Oct. 25th. – CRINGEMAS:
This is another area where of course there are many to choose from. This is the time of year that has us saying “Happy Hallodays,” instead of “Merry Cringemas,” after all. Yes, some folks spend time locked up in their mausoleums and whatnot for Cryptmas, others commemorate the Macabrean Revolt during Hauntnukkah. All of these are wonderful celebrations with their own unique cultures and traditions, but my word count is limited, so I’ve got to pick and choose, and I choose to write what I know.
Cringemas commemorates a very special birth for some, and simply an excuse to make your loved ones viciously uncomfortable, for others. Not everyone believes that on this day, thousands of years ago, the first ever inside-out person, James Applewhite, was born. Now, I’m not here to debate whether James did or did not exist. Maybe he was an actual inside-out person. Maybe he really did leverage his disarming appearance and the charisma that accompanies freely dangling viscera to start one of the most influential unholy cults of all time. Or maybe the stories written of his deeds and exploits were simply fable and allegory. Maybe they were simply a palatable way for early civilization to share important lessons to aid their mutual growth and survival (lessons still practiced today, such as “protect your organs from birds,” or “don’t go outside in a dust storm, the dust can get in your exposed, vulnerable heart and literally kill you”). Nobody can know for sure.
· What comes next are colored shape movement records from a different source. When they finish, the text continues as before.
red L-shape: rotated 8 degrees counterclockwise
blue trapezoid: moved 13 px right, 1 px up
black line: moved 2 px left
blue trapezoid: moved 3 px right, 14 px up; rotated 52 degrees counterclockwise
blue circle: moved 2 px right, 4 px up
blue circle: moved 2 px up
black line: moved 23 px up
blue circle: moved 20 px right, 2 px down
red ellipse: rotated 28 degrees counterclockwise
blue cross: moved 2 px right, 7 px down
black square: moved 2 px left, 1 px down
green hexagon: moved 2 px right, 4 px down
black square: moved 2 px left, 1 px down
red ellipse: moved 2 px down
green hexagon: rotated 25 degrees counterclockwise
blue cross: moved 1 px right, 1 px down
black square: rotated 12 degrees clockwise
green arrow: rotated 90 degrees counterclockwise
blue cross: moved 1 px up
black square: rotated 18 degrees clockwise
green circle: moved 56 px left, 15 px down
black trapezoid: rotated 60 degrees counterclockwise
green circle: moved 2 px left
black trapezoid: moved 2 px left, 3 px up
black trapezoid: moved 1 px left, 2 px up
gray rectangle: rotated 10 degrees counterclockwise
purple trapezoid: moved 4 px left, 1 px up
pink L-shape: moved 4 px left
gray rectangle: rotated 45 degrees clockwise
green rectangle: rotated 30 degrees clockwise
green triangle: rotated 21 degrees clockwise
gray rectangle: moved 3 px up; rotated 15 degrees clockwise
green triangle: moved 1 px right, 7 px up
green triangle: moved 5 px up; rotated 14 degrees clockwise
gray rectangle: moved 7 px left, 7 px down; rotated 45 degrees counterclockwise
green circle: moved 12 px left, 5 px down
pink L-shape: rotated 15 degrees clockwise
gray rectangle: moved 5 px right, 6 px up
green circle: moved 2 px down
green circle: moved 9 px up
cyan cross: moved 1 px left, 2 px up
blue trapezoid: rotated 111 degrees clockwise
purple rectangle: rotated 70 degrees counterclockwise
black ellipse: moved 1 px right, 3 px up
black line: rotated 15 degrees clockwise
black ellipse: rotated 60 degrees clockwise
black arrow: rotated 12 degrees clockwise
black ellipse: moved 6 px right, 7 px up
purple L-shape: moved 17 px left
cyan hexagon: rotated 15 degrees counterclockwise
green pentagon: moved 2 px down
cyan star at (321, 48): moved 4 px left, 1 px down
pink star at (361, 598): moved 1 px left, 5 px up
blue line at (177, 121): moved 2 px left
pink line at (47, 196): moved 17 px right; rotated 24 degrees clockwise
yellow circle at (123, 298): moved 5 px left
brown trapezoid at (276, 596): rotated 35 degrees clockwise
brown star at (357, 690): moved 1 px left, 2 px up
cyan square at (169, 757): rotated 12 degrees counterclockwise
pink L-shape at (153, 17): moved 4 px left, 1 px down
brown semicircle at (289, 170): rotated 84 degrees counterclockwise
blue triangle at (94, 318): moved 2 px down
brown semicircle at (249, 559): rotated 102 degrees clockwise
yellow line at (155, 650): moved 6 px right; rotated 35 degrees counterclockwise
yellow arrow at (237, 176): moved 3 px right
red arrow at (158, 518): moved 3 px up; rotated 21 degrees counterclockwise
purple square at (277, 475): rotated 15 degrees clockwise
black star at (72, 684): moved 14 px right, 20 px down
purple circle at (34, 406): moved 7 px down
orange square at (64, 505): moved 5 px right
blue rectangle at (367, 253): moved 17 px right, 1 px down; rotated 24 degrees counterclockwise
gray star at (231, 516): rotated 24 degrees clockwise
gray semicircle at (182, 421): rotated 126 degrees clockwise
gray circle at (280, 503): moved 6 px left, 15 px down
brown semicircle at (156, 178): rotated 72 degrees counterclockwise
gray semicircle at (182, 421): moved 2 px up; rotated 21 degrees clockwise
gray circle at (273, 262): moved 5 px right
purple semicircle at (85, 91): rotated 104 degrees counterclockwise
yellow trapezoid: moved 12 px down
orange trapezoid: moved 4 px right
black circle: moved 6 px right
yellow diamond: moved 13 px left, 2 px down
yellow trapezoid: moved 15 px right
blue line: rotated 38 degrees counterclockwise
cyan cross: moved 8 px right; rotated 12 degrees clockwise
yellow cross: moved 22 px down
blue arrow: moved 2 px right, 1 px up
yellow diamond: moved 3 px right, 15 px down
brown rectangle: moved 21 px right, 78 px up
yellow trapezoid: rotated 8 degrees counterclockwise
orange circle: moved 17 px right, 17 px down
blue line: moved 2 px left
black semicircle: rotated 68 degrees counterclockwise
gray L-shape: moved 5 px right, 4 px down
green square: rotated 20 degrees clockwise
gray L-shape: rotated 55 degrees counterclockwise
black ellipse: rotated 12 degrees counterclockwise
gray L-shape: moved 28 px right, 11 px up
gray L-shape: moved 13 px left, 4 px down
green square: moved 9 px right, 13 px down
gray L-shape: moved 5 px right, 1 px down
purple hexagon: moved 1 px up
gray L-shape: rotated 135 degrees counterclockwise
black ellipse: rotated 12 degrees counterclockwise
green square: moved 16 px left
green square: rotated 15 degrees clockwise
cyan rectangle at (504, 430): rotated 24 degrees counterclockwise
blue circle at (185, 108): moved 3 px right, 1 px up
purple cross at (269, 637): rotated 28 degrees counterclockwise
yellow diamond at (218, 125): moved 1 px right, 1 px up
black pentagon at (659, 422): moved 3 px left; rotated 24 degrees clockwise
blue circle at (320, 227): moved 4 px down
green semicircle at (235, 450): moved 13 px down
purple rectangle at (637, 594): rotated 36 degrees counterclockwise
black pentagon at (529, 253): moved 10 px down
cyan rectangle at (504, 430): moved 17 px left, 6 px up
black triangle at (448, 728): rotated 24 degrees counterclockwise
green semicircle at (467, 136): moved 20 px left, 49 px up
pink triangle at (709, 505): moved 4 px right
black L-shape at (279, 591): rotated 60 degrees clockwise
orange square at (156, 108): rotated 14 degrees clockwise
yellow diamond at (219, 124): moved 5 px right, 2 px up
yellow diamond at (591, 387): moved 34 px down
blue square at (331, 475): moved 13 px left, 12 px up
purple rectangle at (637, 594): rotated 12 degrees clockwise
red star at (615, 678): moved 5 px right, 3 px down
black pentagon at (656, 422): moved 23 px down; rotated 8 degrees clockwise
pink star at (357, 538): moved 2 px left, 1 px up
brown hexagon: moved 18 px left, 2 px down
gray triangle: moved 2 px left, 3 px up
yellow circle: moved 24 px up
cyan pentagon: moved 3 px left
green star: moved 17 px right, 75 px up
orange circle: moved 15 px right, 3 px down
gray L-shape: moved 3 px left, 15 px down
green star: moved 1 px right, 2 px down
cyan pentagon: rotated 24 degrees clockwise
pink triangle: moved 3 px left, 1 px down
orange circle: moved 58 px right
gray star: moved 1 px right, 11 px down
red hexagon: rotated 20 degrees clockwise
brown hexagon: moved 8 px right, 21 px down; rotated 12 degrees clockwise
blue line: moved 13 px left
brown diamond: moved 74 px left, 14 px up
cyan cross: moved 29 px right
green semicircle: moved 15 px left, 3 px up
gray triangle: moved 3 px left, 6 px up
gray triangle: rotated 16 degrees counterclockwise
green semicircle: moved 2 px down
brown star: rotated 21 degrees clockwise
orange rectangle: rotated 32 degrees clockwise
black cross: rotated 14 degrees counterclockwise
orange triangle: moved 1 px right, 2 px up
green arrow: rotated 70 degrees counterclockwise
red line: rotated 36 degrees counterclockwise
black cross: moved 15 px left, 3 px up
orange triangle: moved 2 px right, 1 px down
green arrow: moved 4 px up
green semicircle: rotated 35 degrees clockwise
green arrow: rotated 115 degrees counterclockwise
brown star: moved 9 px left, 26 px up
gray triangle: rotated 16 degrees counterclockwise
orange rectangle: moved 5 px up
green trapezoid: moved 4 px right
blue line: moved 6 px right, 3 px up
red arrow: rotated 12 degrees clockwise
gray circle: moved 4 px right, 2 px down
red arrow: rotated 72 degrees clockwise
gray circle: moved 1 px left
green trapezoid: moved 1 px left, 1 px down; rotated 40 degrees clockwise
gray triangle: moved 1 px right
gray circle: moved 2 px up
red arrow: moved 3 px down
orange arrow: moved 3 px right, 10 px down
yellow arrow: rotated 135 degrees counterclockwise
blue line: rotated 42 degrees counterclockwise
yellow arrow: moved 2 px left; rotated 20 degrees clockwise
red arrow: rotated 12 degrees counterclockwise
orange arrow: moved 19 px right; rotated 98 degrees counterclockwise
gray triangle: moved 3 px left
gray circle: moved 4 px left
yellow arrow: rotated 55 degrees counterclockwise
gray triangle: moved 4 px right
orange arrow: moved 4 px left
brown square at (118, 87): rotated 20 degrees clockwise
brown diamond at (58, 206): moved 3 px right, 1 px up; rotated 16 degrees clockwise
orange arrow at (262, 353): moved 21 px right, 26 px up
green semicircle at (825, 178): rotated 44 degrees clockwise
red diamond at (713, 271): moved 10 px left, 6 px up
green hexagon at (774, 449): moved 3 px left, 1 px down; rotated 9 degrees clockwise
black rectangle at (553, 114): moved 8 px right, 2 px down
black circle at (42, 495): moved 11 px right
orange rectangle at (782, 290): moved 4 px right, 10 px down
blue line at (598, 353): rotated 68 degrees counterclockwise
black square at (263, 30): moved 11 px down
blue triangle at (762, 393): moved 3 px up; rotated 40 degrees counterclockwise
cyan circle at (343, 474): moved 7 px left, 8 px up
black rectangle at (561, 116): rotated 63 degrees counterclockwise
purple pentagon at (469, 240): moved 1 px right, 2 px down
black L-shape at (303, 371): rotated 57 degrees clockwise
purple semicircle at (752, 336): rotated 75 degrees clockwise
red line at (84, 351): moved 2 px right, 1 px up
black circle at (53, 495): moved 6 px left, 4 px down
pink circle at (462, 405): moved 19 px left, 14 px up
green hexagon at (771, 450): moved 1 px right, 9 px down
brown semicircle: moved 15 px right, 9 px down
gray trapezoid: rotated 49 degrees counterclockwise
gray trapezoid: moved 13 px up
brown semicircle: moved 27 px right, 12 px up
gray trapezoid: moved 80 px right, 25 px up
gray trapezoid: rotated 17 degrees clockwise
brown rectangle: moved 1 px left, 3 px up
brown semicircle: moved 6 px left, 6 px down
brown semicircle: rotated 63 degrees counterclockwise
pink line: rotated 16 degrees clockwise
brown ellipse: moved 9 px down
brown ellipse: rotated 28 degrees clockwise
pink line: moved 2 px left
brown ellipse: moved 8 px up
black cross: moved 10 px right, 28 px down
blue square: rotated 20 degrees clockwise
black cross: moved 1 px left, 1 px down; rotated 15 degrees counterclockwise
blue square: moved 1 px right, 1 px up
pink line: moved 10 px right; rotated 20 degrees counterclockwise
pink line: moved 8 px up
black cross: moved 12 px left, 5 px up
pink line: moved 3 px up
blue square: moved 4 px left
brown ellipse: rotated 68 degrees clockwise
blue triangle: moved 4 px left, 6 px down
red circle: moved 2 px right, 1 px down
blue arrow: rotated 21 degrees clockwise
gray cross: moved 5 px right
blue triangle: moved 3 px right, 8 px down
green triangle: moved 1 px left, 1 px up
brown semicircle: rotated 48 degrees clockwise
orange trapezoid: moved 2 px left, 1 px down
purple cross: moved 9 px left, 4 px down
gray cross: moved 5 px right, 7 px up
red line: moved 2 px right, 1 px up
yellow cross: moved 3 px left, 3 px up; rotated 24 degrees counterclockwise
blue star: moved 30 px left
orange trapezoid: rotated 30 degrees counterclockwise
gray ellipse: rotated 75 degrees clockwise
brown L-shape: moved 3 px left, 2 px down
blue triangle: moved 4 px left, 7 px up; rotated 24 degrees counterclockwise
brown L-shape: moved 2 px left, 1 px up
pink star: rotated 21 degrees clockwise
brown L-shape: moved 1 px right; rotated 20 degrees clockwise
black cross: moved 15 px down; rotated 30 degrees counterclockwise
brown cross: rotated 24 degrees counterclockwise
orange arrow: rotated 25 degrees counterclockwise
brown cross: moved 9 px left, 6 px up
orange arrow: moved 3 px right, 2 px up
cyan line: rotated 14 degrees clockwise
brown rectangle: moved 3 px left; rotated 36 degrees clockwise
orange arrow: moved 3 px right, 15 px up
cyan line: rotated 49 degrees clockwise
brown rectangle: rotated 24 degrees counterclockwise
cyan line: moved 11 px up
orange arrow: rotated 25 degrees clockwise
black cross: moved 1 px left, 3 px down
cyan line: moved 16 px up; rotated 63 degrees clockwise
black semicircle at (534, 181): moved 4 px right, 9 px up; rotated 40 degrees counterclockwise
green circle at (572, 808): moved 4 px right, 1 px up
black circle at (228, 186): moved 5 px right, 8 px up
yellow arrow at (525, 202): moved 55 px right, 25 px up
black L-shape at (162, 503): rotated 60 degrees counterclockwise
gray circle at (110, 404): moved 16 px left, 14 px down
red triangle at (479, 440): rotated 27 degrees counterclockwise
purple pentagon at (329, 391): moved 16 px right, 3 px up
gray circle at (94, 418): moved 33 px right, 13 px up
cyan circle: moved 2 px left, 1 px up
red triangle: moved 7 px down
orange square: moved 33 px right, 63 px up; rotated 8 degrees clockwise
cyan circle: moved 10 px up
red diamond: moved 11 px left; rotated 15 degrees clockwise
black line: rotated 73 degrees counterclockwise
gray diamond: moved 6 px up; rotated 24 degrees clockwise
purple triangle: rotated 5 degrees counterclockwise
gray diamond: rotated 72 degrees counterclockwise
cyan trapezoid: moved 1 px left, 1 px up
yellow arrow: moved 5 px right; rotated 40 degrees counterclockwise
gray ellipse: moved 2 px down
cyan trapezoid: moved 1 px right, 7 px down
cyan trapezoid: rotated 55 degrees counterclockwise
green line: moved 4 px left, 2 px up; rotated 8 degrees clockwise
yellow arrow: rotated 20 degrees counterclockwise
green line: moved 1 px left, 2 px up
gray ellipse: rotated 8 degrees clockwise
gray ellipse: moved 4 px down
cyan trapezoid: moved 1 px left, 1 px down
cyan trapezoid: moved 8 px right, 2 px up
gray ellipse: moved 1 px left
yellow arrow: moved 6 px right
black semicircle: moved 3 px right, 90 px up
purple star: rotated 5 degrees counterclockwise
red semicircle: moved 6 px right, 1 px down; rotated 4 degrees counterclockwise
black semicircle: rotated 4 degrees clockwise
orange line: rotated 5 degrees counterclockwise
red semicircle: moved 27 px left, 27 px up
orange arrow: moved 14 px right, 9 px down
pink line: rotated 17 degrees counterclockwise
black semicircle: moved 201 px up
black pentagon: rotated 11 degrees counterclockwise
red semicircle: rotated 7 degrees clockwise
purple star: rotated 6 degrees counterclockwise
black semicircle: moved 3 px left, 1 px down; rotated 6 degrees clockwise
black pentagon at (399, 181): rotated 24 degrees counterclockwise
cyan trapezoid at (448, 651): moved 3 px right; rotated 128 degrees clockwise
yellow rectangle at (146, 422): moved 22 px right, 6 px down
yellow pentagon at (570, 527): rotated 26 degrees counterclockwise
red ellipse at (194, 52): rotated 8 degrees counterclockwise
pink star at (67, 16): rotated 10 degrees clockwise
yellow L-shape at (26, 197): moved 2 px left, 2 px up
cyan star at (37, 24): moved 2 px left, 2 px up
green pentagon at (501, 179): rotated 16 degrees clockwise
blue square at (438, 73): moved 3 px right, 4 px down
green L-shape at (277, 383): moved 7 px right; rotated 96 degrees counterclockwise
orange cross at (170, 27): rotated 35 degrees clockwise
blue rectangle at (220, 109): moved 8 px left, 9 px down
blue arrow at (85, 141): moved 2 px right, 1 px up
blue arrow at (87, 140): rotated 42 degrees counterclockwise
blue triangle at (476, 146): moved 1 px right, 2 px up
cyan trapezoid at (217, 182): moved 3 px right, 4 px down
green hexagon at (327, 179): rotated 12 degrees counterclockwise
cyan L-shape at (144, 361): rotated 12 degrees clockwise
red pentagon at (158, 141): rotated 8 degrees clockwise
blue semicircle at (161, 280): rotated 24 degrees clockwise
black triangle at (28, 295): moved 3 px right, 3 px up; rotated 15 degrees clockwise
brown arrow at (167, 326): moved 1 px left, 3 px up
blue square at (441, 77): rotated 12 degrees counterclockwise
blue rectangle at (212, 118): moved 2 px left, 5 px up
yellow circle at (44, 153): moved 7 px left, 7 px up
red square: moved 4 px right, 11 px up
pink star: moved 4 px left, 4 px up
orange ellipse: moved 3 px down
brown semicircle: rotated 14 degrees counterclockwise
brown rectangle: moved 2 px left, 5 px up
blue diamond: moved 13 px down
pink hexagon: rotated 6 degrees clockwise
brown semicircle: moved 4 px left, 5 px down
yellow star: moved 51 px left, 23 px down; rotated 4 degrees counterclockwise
What we can know is that the spirit of Cringemas is very real. It’s often called the most revolting time of the year, and I honestly believe that’s accurate. Because for one day a year, we set aside all our selfish, worldly desires. In the social media age, it can be hard to really step outside of yourself, to stop thinking about ways you wish you could be disgusted, and instead to focus on how you can disgust others. Oh, sure, it can also be tough finding that perfect gift-wrapped box of cringe to deeply unsettle those closest to you.
Do you spend weeks before the holiday collecting roadkill, and stuffing the smaller animals inside the larger animal? Do you painstakingly, individually wrap a dozen parasites ready to nest in various parts of your loved one’s anatomy? For some people, removing a few of your teeth and delivering those chipped-out bones with the still-wet roots can be enough to elicit the coveted cringe. Whatever you choose, it may take some work, but when you see that look of pure repulsion, when you know beyond a shadow of a doubt that you’ve spread the Cringemas fear… It’s all worth it.
That’s it for our 2017 Halloday Guide. We hope it’s made your Boo Year a little more upsetting.